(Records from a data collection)
■ ■ ■ ■ ■ ■ ■
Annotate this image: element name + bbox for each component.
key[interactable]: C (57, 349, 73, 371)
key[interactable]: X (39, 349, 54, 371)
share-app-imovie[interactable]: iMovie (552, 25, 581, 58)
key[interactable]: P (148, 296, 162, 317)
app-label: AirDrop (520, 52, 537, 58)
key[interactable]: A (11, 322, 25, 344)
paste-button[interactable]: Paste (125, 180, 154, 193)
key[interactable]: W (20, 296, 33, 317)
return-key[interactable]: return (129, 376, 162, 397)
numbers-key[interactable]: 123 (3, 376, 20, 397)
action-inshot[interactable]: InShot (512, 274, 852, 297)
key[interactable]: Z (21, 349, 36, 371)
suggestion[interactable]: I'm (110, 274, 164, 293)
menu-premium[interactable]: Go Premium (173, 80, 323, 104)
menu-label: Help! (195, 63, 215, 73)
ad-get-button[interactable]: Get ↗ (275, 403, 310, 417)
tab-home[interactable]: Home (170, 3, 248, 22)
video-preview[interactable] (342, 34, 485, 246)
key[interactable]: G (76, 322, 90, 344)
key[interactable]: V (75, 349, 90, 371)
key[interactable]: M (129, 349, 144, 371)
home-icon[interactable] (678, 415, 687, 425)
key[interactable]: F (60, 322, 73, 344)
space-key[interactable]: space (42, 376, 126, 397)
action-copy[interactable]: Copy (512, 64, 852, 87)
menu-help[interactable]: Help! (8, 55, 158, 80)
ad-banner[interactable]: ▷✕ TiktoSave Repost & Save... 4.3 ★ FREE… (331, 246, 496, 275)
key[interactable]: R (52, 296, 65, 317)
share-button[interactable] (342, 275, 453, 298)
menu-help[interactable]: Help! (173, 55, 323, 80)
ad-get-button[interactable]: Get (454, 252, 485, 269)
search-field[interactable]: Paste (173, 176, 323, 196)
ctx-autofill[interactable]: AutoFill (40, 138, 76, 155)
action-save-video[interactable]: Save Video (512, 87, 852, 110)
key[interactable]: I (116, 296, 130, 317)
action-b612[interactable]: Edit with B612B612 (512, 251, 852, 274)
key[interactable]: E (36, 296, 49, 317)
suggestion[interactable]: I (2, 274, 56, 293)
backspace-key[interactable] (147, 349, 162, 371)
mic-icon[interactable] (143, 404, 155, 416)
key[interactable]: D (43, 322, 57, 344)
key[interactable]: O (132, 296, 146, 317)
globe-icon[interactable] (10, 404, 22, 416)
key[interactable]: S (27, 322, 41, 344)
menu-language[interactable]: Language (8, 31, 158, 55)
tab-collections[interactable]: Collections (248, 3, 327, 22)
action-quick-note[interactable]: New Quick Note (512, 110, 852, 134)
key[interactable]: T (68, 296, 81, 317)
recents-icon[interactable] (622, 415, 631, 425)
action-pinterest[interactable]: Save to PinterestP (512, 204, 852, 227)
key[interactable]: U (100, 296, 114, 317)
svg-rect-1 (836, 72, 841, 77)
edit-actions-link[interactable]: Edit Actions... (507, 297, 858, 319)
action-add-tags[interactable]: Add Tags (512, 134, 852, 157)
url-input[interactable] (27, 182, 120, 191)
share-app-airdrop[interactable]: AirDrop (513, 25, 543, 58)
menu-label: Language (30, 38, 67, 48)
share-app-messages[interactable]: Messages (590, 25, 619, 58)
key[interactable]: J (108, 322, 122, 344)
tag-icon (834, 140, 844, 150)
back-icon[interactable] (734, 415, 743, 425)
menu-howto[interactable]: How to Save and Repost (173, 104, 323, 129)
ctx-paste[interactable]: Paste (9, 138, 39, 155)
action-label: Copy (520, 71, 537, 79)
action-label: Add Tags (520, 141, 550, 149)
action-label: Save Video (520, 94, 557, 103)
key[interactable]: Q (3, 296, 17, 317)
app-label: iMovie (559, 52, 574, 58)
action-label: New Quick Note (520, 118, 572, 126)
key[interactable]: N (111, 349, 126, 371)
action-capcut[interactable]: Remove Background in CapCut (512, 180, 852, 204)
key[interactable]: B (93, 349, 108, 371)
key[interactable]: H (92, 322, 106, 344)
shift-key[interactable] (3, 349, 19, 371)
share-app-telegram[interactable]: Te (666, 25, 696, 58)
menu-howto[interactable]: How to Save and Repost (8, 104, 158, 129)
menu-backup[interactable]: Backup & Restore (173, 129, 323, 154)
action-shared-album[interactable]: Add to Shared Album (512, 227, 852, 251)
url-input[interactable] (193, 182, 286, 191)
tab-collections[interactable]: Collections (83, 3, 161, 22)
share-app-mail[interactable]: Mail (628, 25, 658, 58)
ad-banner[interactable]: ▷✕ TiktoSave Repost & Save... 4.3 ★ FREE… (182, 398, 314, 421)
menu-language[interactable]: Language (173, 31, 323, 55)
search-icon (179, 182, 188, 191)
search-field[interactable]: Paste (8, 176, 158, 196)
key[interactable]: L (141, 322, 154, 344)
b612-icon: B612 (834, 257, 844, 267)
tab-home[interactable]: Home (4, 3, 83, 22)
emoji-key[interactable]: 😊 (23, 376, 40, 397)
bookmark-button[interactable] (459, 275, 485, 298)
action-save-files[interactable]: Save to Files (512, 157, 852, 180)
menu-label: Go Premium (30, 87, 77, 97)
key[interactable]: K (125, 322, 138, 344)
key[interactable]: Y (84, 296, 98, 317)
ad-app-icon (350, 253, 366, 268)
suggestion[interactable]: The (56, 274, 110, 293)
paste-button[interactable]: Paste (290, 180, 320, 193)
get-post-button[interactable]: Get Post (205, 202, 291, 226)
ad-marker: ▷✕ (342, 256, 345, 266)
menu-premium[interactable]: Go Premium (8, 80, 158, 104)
■ ■ ■ ■ ■ ■ ■
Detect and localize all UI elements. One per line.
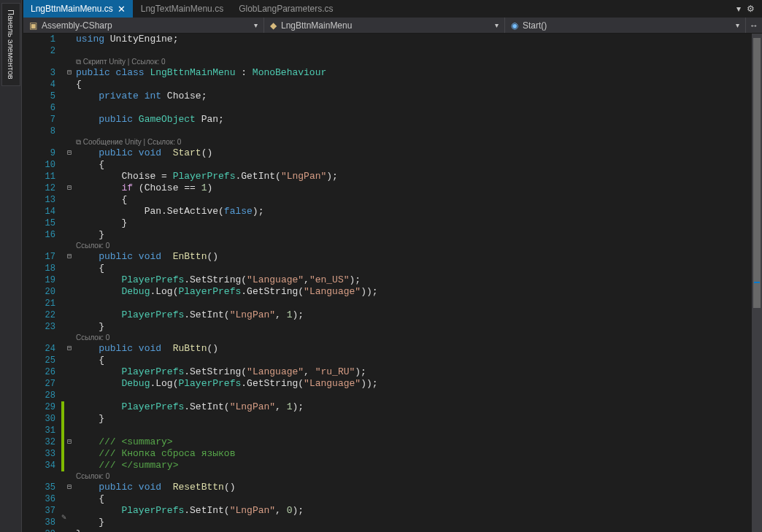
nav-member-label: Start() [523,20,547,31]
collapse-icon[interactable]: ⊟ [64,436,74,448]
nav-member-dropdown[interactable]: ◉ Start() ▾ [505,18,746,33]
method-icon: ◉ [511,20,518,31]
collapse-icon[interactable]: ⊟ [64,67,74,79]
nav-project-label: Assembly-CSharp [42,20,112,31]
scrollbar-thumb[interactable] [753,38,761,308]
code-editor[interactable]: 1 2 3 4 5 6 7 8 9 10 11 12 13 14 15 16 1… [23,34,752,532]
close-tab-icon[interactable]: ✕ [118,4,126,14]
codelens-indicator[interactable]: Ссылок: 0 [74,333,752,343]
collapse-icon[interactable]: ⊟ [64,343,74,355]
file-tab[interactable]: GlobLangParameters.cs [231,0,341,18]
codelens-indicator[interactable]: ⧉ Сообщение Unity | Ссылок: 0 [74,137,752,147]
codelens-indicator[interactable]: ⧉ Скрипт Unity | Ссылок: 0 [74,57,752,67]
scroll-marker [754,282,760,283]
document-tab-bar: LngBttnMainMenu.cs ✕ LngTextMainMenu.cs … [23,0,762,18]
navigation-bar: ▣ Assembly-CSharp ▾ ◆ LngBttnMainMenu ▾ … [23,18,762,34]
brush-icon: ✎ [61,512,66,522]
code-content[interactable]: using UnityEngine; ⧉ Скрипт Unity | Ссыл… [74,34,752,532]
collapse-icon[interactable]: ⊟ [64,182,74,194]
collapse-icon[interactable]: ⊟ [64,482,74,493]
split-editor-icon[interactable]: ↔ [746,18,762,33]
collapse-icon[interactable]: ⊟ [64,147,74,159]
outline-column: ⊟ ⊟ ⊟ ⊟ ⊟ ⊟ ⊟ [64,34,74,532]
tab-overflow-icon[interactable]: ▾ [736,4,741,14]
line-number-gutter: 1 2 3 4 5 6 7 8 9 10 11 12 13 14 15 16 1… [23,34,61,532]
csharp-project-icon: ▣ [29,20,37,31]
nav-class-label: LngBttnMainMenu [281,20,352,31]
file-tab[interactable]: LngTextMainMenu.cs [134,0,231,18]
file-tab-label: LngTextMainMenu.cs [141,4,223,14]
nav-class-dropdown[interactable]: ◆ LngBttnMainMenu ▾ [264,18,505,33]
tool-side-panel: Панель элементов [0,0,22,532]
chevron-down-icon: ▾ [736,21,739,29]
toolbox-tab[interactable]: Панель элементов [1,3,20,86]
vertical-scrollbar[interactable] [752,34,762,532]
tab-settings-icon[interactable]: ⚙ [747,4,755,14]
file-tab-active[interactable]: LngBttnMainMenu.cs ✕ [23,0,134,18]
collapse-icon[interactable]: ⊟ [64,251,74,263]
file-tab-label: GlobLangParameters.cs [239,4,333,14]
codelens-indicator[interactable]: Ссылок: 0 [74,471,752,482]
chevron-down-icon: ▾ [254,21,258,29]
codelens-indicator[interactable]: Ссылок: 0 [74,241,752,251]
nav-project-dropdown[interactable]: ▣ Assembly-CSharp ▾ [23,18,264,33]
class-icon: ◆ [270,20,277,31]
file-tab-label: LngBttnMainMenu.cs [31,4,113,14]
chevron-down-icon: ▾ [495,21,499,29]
■ ■ ■ ■ ■ ■ ■
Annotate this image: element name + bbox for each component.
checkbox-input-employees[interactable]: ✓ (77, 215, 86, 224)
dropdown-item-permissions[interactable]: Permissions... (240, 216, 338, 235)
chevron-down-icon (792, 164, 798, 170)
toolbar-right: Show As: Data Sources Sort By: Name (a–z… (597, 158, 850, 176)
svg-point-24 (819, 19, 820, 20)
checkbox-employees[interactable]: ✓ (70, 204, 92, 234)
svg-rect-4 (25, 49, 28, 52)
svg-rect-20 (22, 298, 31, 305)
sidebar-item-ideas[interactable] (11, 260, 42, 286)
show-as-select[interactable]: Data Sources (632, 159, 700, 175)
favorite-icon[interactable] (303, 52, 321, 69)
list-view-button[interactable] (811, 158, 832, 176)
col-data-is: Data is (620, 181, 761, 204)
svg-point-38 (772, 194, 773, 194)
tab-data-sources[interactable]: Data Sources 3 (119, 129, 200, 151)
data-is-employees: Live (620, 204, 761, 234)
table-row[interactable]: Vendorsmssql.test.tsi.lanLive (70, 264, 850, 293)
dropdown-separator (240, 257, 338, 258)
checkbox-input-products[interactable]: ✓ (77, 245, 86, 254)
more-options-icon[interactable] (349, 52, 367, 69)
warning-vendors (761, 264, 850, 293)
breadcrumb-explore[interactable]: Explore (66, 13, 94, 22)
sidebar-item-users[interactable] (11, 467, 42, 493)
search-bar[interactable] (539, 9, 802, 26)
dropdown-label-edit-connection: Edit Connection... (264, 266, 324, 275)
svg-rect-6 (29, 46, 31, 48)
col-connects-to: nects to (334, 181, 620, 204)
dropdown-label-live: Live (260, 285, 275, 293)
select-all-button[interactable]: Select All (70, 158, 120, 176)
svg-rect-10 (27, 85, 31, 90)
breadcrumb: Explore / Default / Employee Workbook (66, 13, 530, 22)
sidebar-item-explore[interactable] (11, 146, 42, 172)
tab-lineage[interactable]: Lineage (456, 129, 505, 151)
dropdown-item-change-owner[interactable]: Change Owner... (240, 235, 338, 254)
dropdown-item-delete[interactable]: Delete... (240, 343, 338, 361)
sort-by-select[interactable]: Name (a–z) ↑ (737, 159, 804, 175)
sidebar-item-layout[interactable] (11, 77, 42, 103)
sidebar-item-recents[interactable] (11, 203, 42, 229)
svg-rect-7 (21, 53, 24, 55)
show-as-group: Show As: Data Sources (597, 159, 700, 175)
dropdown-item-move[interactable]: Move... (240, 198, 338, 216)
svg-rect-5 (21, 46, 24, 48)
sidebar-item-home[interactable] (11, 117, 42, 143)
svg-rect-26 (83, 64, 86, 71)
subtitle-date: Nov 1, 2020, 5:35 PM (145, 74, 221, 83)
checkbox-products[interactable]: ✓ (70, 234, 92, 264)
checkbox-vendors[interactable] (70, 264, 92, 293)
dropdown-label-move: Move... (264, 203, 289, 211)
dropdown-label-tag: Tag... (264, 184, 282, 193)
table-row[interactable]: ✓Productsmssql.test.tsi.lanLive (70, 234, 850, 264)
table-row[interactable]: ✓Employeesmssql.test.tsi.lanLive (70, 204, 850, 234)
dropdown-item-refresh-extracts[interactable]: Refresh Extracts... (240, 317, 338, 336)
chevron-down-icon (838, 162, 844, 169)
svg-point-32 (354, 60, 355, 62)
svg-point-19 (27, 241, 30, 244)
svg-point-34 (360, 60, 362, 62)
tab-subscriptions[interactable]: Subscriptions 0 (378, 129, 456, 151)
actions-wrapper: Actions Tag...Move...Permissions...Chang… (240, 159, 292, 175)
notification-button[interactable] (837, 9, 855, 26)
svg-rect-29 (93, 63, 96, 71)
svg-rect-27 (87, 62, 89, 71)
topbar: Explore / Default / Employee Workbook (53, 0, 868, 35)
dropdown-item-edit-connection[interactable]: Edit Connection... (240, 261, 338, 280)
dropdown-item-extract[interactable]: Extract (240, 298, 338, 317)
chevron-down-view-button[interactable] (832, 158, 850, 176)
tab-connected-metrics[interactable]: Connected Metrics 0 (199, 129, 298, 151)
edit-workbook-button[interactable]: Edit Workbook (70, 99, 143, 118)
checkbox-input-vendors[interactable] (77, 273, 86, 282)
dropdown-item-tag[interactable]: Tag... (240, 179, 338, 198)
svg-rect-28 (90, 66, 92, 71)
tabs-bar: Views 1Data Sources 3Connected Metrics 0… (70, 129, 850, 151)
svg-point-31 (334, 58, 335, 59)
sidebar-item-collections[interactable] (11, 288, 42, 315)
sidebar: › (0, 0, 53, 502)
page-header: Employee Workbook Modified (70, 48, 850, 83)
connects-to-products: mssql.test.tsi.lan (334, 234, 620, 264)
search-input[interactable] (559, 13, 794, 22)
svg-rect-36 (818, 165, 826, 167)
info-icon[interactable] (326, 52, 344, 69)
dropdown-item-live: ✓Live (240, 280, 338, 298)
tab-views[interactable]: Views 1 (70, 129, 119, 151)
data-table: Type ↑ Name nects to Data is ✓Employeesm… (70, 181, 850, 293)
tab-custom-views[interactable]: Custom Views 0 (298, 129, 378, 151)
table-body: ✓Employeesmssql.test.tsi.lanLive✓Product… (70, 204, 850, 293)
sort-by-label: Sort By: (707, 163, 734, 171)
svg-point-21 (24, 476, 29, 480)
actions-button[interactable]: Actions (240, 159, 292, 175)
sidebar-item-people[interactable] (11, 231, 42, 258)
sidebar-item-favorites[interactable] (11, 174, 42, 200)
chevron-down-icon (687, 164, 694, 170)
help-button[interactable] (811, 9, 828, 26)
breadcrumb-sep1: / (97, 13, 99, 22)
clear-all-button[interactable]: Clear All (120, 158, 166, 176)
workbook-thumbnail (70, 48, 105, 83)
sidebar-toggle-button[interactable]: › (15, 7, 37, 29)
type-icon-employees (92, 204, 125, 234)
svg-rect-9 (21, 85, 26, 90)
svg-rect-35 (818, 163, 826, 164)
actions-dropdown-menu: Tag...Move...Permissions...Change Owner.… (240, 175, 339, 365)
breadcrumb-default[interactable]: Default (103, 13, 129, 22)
■ ■ ■ ■ ■ ■ ■
**Exercise objective:** The lines you need are those with the word "Connection"; list them from the entries.

**Reply:**
dropdown-label-edit-connection: Edit Connection... (264, 266, 324, 275)
dropdown-item-edit-connection[interactable]: Edit Connection... (240, 261, 338, 280)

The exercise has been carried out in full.